There once was a landowner, he said, with a vineyard. He went out at sunup to hire some laborers for the day, to be paid a denarius for their labor at the end of the day, just enough to live on, a normal day’s pay for that work in those times.
This would have made sense to Jesus’ audience. This was a business plan they could understand.
There must have been a lot of work to do, and urgent work at that, because the landowner himself kept making trips back to the market looking for labor, even as late as 5:00 in the afternoon. This would have been the first clue to Jesus’ audience that this guy failed business school. He clearly didn’t plan ahead or delegate the hiring to a manager.

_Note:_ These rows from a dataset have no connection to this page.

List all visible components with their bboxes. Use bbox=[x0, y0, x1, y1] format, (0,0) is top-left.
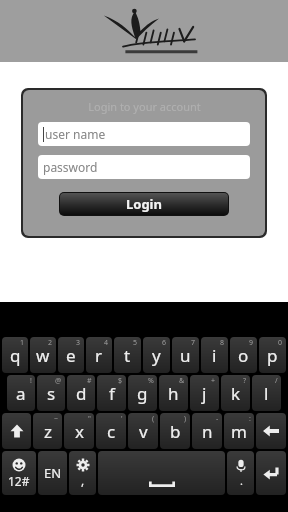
staticText: q bbox=[10, 344, 21, 367]
button[interactable]: Login bbox=[60, 193, 228, 215]
staticText: Login bbox=[126, 195, 162, 213]
staticText: 12# bbox=[8, 473, 30, 489]
staticText: a bbox=[16, 382, 26, 405]
button[interactable]: Symbols bbox=[2, 451, 36, 495]
staticText: @ bbox=[55, 376, 62, 386]
button[interactable]: Enter bbox=[256, 451, 286, 495]
staticText: b bbox=[170, 420, 181, 443]
button[interactable]: % bbox=[128, 375, 157, 411]
staticText: w bbox=[36, 344, 50, 367]
staticText: , bbox=[81, 472, 85, 488]
staticText: k bbox=[231, 382, 241, 405]
button[interactable]: 0 bbox=[259, 337, 286, 373]
staticText: d bbox=[76, 382, 87, 405]
staticText: 3 bbox=[76, 338, 81, 348]
staticText: c bbox=[107, 420, 116, 443]
staticText: user name bbox=[45, 126, 106, 142]
staticText: m bbox=[231, 420, 247, 443]
button[interactable]: # bbox=[67, 375, 95, 411]
button[interactable]: ) bbox=[160, 413, 190, 449]
staticText: j bbox=[202, 382, 207, 405]
button[interactable]: : bbox=[224, 413, 254, 449]
staticText: EN bbox=[44, 464, 62, 482]
staticText: 5 bbox=[133, 338, 138, 348]
button[interactable]: 2 bbox=[30, 337, 56, 373]
button[interactable]: 4 bbox=[86, 337, 112, 373]
button[interactable]: 9 bbox=[230, 337, 257, 373]
button[interactable]: password bbox=[38, 155, 250, 179]
button[interactable]: 1 bbox=[2, 337, 28, 373]
staticText: 0 bbox=[278, 338, 283, 348]
button[interactable]: - bbox=[192, 413, 222, 449]
button[interactable]: user name bbox=[38, 122, 250, 146]
staticText: 7 bbox=[191, 338, 196, 348]
staticText: n bbox=[202, 420, 213, 443]
staticText: ( bbox=[152, 414, 155, 424]
staticText: + bbox=[211, 376, 216, 386]
staticText: 6 bbox=[162, 338, 167, 348]
button[interactable]: Voice input bbox=[227, 451, 254, 495]
staticText: g bbox=[137, 382, 148, 405]
staticText: / bbox=[275, 376, 278, 386]
staticText: $ bbox=[118, 376, 123, 386]
button[interactable]: / bbox=[252, 375, 281, 411]
staticText: x bbox=[75, 420, 84, 443]
staticText: o bbox=[238, 344, 249, 367]
staticText: p bbox=[267, 344, 278, 367]
staticText: ~ bbox=[54, 414, 59, 424]
staticText: i bbox=[212, 344, 217, 367]
staticText: 4 bbox=[104, 338, 109, 348]
button[interactable]: Settings bbox=[69, 451, 96, 495]
staticText: ) bbox=[184, 414, 187, 424]
button[interactable]: + bbox=[190, 375, 219, 411]
button[interactable]: 5 bbox=[114, 337, 141, 373]
button[interactable]: 6 bbox=[143, 337, 170, 373]
staticText: . bbox=[240, 473, 243, 488]
staticText: h bbox=[168, 382, 179, 405]
staticText: l bbox=[264, 382, 269, 405]
button[interactable]: & bbox=[159, 375, 188, 411]
staticText: " bbox=[88, 414, 91, 424]
staticText: 1 bbox=[20, 338, 25, 348]
staticText: v bbox=[139, 420, 148, 443]
button[interactable]: ~ bbox=[33, 413, 62, 449]
staticText: ? bbox=[243, 376, 247, 386]
staticText: t bbox=[124, 344, 131, 367]
staticText: ' bbox=[121, 414, 123, 424]
staticText: y bbox=[152, 344, 161, 367]
staticText: 8 bbox=[220, 338, 225, 348]
staticText: 9 bbox=[249, 338, 254, 348]
staticText: 2 bbox=[48, 338, 53, 348]
button[interactable]: 7 bbox=[172, 337, 199, 373]
button[interactable]: ! bbox=[7, 375, 35, 411]
staticText: e bbox=[66, 344, 76, 367]
staticText: password bbox=[43, 159, 98, 175]
button[interactable]: Backspace bbox=[256, 413, 286, 449]
button[interactable]: Space bbox=[98, 451, 225, 495]
button[interactable]: " bbox=[64, 413, 94, 449]
button[interactable]: Shift bbox=[2, 413, 31, 449]
staticText: Login to your account bbox=[88, 99, 201, 114]
staticText: : bbox=[249, 414, 251, 424]
button[interactable]: ( bbox=[128, 413, 158, 449]
button[interactable]: EN bbox=[38, 451, 67, 495]
staticText: % bbox=[148, 376, 154, 386]
staticText: s bbox=[47, 382, 56, 405]
staticText: - bbox=[216, 414, 219, 424]
button[interactable]: $ bbox=[97, 375, 126, 411]
staticText: z bbox=[44, 420, 52, 443]
button[interactable]: ' bbox=[96, 413, 126, 449]
button[interactable]: ? bbox=[221, 375, 250, 411]
staticText: r bbox=[95, 344, 103, 367]
staticText: & bbox=[179, 376, 185, 386]
staticText: ! bbox=[30, 376, 32, 386]
button[interactable]: 8 bbox=[201, 337, 228, 373]
staticText: f bbox=[109, 382, 115, 405]
staticText: u bbox=[180, 344, 191, 367]
button[interactable]: 3 bbox=[58, 337, 84, 373]
button[interactable]: @ bbox=[37, 375, 65, 411]
staticText: # bbox=[87, 376, 92, 386]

At the end of the day, the landowner instructs his foreman to give those who were hired and only worked one hour a full denarius. And how excited the first workers would be. Surely they would be rewarded for the hours laboring in the full sun, the grinding heat of a day creating a vineyard in the desert. But they are disappointed to receive the same denarius they were promised in the beginning and no more.
Now the grumbling and complaining begins. That’s unfair! They didn’t do the same amount of work! Where’s our bonus for being first, for being hard workers? And Jesus’ audience is nodding along with them. What kind of landowner is this anyway? He’s going to be out of business soon if he pays all his laborers the same wage no matter how much work they do.
The author of the Gospel of Matthew has a specific purpose in mind by including this parable. He wasn’t trying to teach Vineyard Economics 101. Matthew’s community has a problem. Scholars believe, based on the writings of this Gospel, that his community was mainly made up of Jews who had become Christian, who faithfully kept the covenant, who were circumcised, and wrestled with keeping the dietary restrictions, and were persecuted by their neighbors who couldn’t understand why they had given up the faith of their ancestors to follow this messiah who had ended up crucified on a cross.
And then Matthew’s community started to experience another kind of Christian, those who had been Gentiles, those outside the Jewish community. Uncircumcised. Sloppy about what they ate and how they ate it. Ignorant of the law and the customs that went with it. There was grumbling and complaining. How could they be full recipients of the same grace and mercy? Weren’t we here first? Haven’t we been working harder longer? Isn’t there something that distinguishes us from these latecomers? They’re not keeping the Law, and you are making them equal to us who have observed it from birth.
The landowner’s answer is directed at all the listeners of this parable. “I am doing you no wrong; did you not agree with me for the usual daily wage? I choose to give to this last the same as I give to you. Am I not allowed to do what I choose with what belongs to me: Or are you envious because I am generous?”
Is it just Matthew’s community that wants credit for having been around longer? Are we churchy types any different? Aren’t we very good at grumbling and complaining? Don’t we cast a questioning eye over those who don’t quite fit the mold, who don’t look like everyone else on a Sunday morning? Aren’t those of us who are “cradle Episcopalians” susceptible to feeling just a tad superior than others? Aren’t we more willing to invite newcomers to potlucks than to be on the vestry? Are we really willing to accept that God has called everyone who walks through the door, laity and clergy alike to the same wage, the wage that gives each one of us life?
How freeing would it be to stop worrying about whether we’re getting more or less of God than anyone else?
God’s working on a different business model than the rest of us. God is working on extending new life to everyone. It’s God’s business who’s in the kingdom, not ours. We cannot achieve our own salvation. We are all dependent on God’s invitation to labor in the vineyard, and there’s endless room for more to labor beside us. Salvation is not a limited resource and grace doesn’t graph very well.
The truth is, we can’t grade God’s business plan because we have no idea whether we are first or last, whether we are laboring in the vineyard for days, or whether we are the last ones hired We can’t say whether we were early to class or are in the crowd on the stairs.. There’s no time to be envious of God’s generosity. All we have to rely on is a God who gives us grace and mercy through the Body and Blood offered for us here at the table, a foretaste of the wages we hope to receive, when we gather with all those who have gone before and those who will follow, at the coming of the kingdom.